The rapid increase in GHG emissions corresponds with the increased combustion of fossil fuels primarily by the energy supply sector at 85% (IPCC, 2014). Science has identified the problem and it also provides the solutions, among which is the critical transformation to low-carbon intensity renewable energy (RE) in the energy supply sector. The RE industry is recognized for its 1 to 10% ratio of carbon intensity to a unit of energy output when compared to fossil fuels (IPCC, 2014).

More recently, emerging literature has opened a debate about the role that power and politics may play in the resistance to the socio-technical transition to low-carbon technologies.

For the energy sector, the socio-technical systems are characterized by various elements. In addition to social norms that favor continuous production of the energy sector, key elements of this sector are the energy generation, transmission, and delivery infrastructures.

The stakeholders of the energy sector can be societal, technical, legislative, regulatory, or political. Their interactions result in dominant practices, rules, and technologies which aim at maintaining stability and reinforcing prevailing socio-technical systems that favor existing pillars of the energy sector. Scholars use the term ‘regime’ for the interactions of actors that seek the status quo of the energy sector socio-technical systems.

In comparison to socio-technical transitions to other technologies, the transition to low-carbon energy requires large-scale transformations within society or important subsystems through which the structure of the societal systems changes fundamentally.

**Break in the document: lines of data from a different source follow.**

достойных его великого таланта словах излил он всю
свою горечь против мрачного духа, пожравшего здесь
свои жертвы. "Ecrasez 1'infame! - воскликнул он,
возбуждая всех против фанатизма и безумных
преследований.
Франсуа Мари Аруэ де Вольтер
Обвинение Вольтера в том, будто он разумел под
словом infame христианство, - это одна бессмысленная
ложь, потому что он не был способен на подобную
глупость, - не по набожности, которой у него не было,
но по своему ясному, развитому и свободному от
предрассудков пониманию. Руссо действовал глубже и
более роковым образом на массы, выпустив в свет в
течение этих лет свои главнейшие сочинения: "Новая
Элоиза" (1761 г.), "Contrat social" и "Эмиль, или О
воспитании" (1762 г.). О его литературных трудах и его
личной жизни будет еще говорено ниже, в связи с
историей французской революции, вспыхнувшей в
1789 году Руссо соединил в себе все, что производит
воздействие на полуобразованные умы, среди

Other challenges for the transformation of the global energy supply to RE include high investment costs for RE infrastructure, corruption, bureaucracy, and mismanagement of energy resources, oil-backed loans, population growth and increasing per-capita energy demand.

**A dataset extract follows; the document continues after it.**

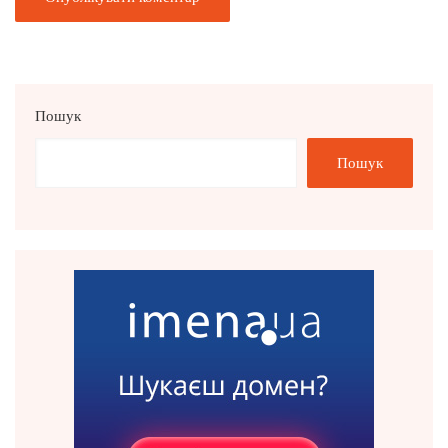
Пошук
Пошук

One of the solutions to create windows of opportunities for actors that enable the socio-technical transition to clean and sustainable energy is encouraging manifestation of energy democracy principles. The Balkans is a transitioning region wherein hopes for democracy were born but the struggle to enjoy it still remains. The last struggle to build democracy is in Kosovo and Kosovo’s path to its own vision of sustainable development can become an excellent model for the region and the world. In Kosovo, a socio-technical transition to renewable energy through principles of energy democracy can tackle unemployment, progress education, reduce health risks associated with coal usage, and overall sustain a healthy human ecology.